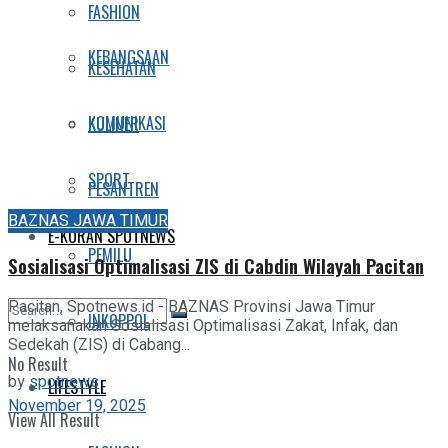
FASHION
KEBANGSAAN
KESEHATAN
KOMUNIKASI
KULINER
SPORT
PESANTREN
BAZNAS JAWA TIMUR
E-KORAN SPOTNEWS
PEMILU
Sosialisasi Optimalisasi ZIS di Cabdin Wilayah Pacitan
Pacitan, Spotnews.id - BAZNAS Provinsi Jawa Timur
INKOPPOL
melaksanakan Sosialisasi Optimalisasi Zakat, Infak, dan
Sedekah (ZIS) di Cabang...
No Result
by
spotnews
LIFESTYLE
November 19, 2025
View All Result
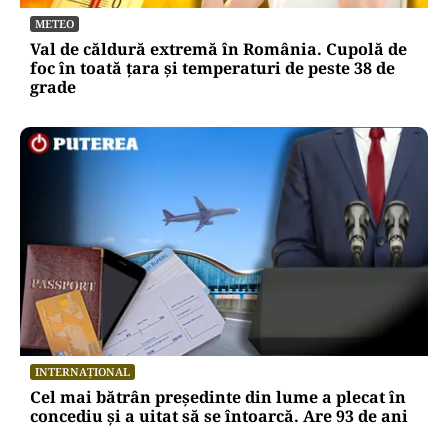
METEO
Val de căldură extremă în România. Cupolă de
foc în toată țara și temperaturi de peste 38 de
grade
INTERNAȚIONAL
Cel mai bătrân președinte din lume a plecat în
concediu și a uitat să se întoarcă. Are 93 de ani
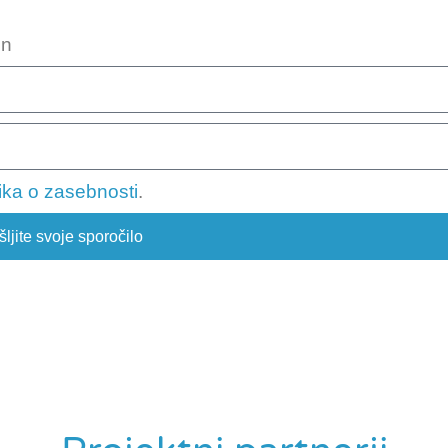
en
nika o zasebnosti
.
ljite svoje sporočilo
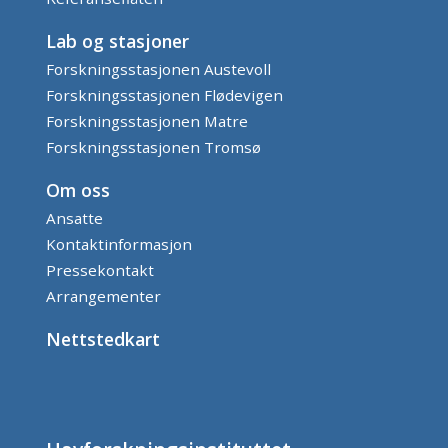
Lab og stasjoner
Forskningsstasjonen Austevoll
Forskningsstasjonen Flødevigen
Forskningsstasjonen Matre
Forskningsstasjonen Tromsø
Om oss
Ansatte
Kontaktinformasjon
Pressekontakt
Arrangementer
Nettstedkart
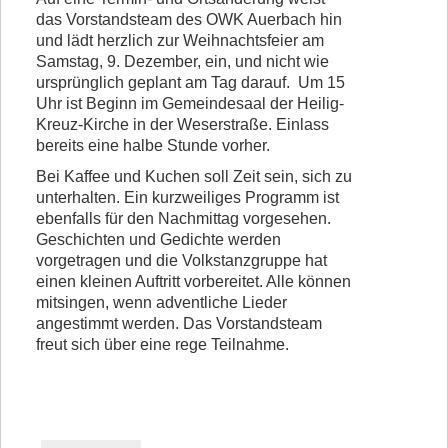
das Vorstandsteam des OWK Auerbach hin
Vorstand
und lädt herzlich zur Weihnachtsfeier am
Samstag, 9. Dezember, ein, und nicht wie
Kontakt
ursprünglich geplant am Tag darauf. Um 15
Beitrittserklärung
Uhr ist Beginn im Gemeindesaal der Heilig-
Kreuz-Kirche in der Weserstraße. Einlass
bereits eine halbe Stunde vorher.
Bei Kaffee und Kuchen soll Zeit sein, sich zu
unterhalten. Ein kurzweiliges Programm ist
ebenfalls für den Nachmittag vorgesehen.
Geschichten und Gedichte werden
vorgetragen und die Volkstanzgruppe hat
einen kleinen Auftritt vorbereitet. Alle können
mitsingen, wenn adventliche Lieder
angestimmt werden. Das Vorstandsteam
freut sich über eine rege Teilnahme.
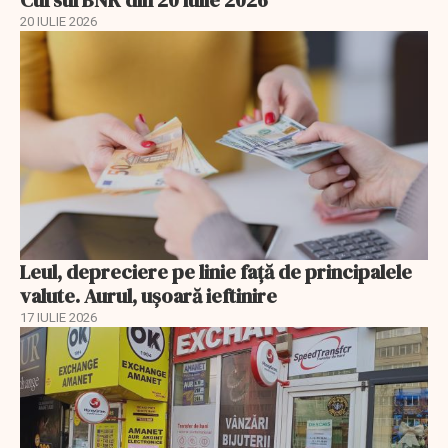
20 IULIE 2026
Leul, depreciere pe linie faţă de principalele
valute. Aurul, uşoară ieftinire
17 IULIE 2026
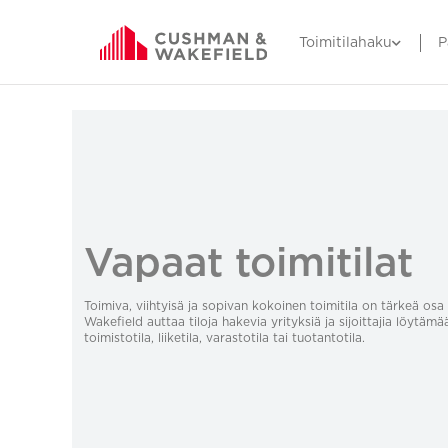
Toimitilahaku
P
Vapaat toimitilat
Toimiva, viihtyisä ja sopivan kokoinen toimitila on tärkeä o
Wakefield auttaa tiloja hakevia yrityksiä ja sijoittajia löytämä
toimistotila, liiketila, varastotila tai tuotantotila.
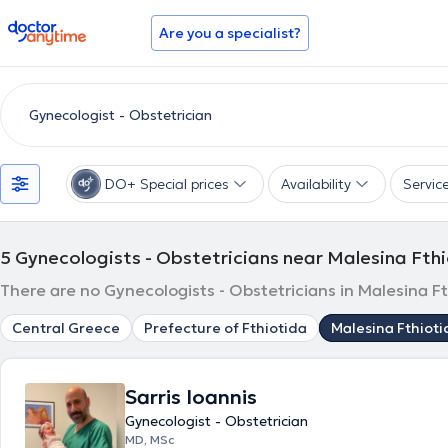
doctoranytime
Are you a specialist?
DO+ Special prices
Availability
Servic
5
Gynecologists - Obstetricians near Malesina Fth
There are no Gynecologists - Obstetricians in Malesina Ft
Central Greece
Prefecture of Fthiotida
Malesina Fthioti
Sarris Ioannis
Gynecologist - Obstetrician
MD, MSc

===

> _What to produce_:
Using the data above, tally the lines that contain the string "sich" and state only the result.

> _Response to the task_:
2